Five men were arrested over the racist murder of 18-year-old Stephen, who was stabbed to death in Eltham, south-east London, on April 22, 1993.
Two of the gang that attacked him, Gary Dobson, 47, and David Norris, 46, were brought to justice.
Both were given life sentences in 2012 after being found guilty of murder.
Stephen's father Neville Lawrence, 81, has now said he will give impact statements at the parole hearings of the two men, and told The Mirror he will push for them to remain locked up if they refuse to admit murdering his son.
"To me, it would be essential that these people say 'yes, I murdered Stephen Lawrence' before they are let out into society again," he said.
"My son is dead, he will never be able to come out of the coffin."
In March, a report by Baroness Louise Casey into the Metropolitan Police found it guilty of institutional racism, sexism and homophobia.
Mr Lawrence said after the findings he sees no point in meeting with Met Commissioner Sir Mark Rowley.
"No one is taking any notice of what we’re saying, they haven’t been for 30 years, so why would I even bother? I don’t want to meet him," he explained.
"If there should ever be a situation where somebody was able to bring good evidence to try to get the rest of the people responsible for my son’s death, who’s going to take the case?"

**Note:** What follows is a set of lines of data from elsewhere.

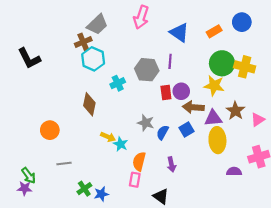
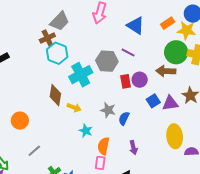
purple line: (170, 61) -> (128, 52), turned -64
cyan cross: (118, 83) -> (81, 75), size x1.6
yellow star: (214, 86) -> (186, 30), moved
brown arrow: (193, 107) -> (166, 71), moved
blue square: (187, 130) -> (153, 101), moved
yellow arrow: (108, 137) -> (74, 108), moved
yellow ellipse: (217, 140) -> (175, 136), moved
gray line: (64, 164) -> (34, 151), turned -32

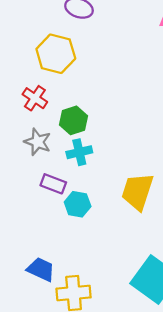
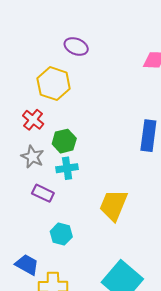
cyan hexagon: (78, 204) -> (61, 234), moved

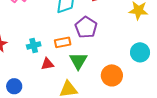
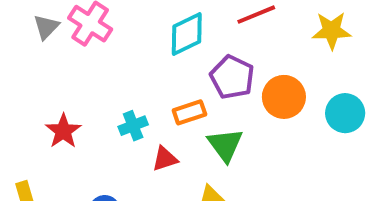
orange circle: (112, 75) -> (284, 97), moved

The report appeared to confirm fears that little has changed within the force since the 1999 Mcpherson study found that the force was "institutionally racist", and that racism was an important factor in the failure of the Met investigation.
Addressing recent scandals, including the strip-search of a Black pupil, he said: "Those things make you feel it is an apartheid system they are using by targeting ordinary black people. If anything happened to me that I needed a police officer, I wouldn’t call them."
Following Stephen's murder, police failed to arrest those suspected of killing him, despite having their names within hours of the attack.
Frustrated by the police's handling of the case, the Lawrence family mounted a private prosecution in September 1994, which failed.
It was only in 2012 that Dobson and Norris were convicted over the attack.
Dobson was sentenced to 15 years and two months behind bars, while Norris given 14 years and three months.
Norris will be eligible for parole next year.
Mr Lawrence now spends most of his time in Jamaica, where he grew up, and where his son is buried.
"When I get to the stage I feel the burden is too heavy, I just go. I look after Stephen’s grave, paint it up and make it look nice, that’s my job," he said.
Neville Lawrence and his ex-wife Baroness Doreen Lawrence have been lauded for their determination to get justice for their son.
They have both awarded OBEs and honorary doctorates.
The Metropolitan Police did not respond directly to Mr Lawrence’s comments and referred to Sir Mark’s comments following the Casey review, in which he said: "This report needs to lead to meaningful change. If it only leads to pillory and blame of the exceptional majority of officers, then only criminals will benefit."